Güneydoğu Anadolu Bölgesi‘nin Türkiye‘nin gelişmişlik düzeyi en düşük bölgelerinden olması bağlamında; mayınlı arazilerin temizleme sonrasında yöre çiftçisine tahsis edilmesi durumunda yaratacağı istihdam, Türkiye‘nin sosyal dengeleri açısından çok önemlidir.
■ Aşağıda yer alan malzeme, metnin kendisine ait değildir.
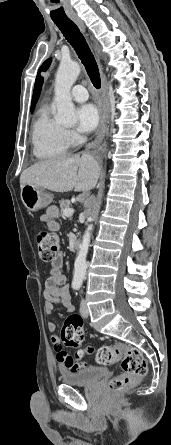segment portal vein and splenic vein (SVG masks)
<instances>
[{"label": "portal vein and splenic vein", "mask_w": 171, "mask_h": 445, "mask_svg": "<svg viewBox=\"0 0 171 445\" xmlns=\"http://www.w3.org/2000/svg\"><path fill=\"white\" fill-rule=\"evenodd\" d=\"M74 213V210L72 208H67L63 211V215L66 217H71Z\"/></svg>", "instance_id": "18ae733b"}]
</instances>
170 bin dekar işlenebilir tarım alanı, Türkiye ortalama işletme ölçeği olan 59 dekarlık işletmelere bölündüğünde, 2881 adet tarım işletmesi doğmaktadır. Her bir hanenin en iyimser tahminle tarım işinde çalışabilecek yaşta olan 5 kişiden oluştuğu düşünüldüğünde, 14,405 kişilik bir istihdam kapasitesi ortaya çıkmaktadır. İşletme başına yıllık net gelir ise 10 bin 621 lira olarak gerçekleşmektedir. Kooperatif yapı altında örgütlenen köylü üreticinin, her işletmede ziraat mühendisleri önderliğinde gerçekleştirecekleri üretim, Türkiye‘nin gıda güvenliği ve gıda güvencesine önemli katkılar sağlayacaktır.
Aşağıda, Hazine Müsteşarlığı tarafından yayımlanan Ocak - Aralık 2008 dönemine ilişkin teşvik belgeleri, yatırım, istihdam verileri ve bir kişilik iş yaratma maliyeti, tarım sektörü açısından verilmektedir;
| Belge Sayısı | Toplam Yatırım (TL) | İstihdam (kişi) | Ortalama Maliyet (TL) | Yatırım Başına Ort. İstihdam |
Tarım | 73 | 359.937.219 | 2.590 | 138.972 | 35 |
Toplam | 2.448 | 28.230.289.151 | 98.377 | 286.960 | 40 |
Görüldüğü gibi, 2008 yılında kişi başına istihdam maliyeti ortalaması 287 bin lira, tarım sektöründe bir kişilik istihdam maliyeti ise 139 bin liradır. Buna karşılık; mayınlı arazilerin temizlenerek yöre çiftçisine dağıtılması durumunda, kişi başına istihdam maliyeti, tarımdan elde edilebilecek 30.6 milyon lira / 14405 kişi = 2 bin 124 lira olmaktadır.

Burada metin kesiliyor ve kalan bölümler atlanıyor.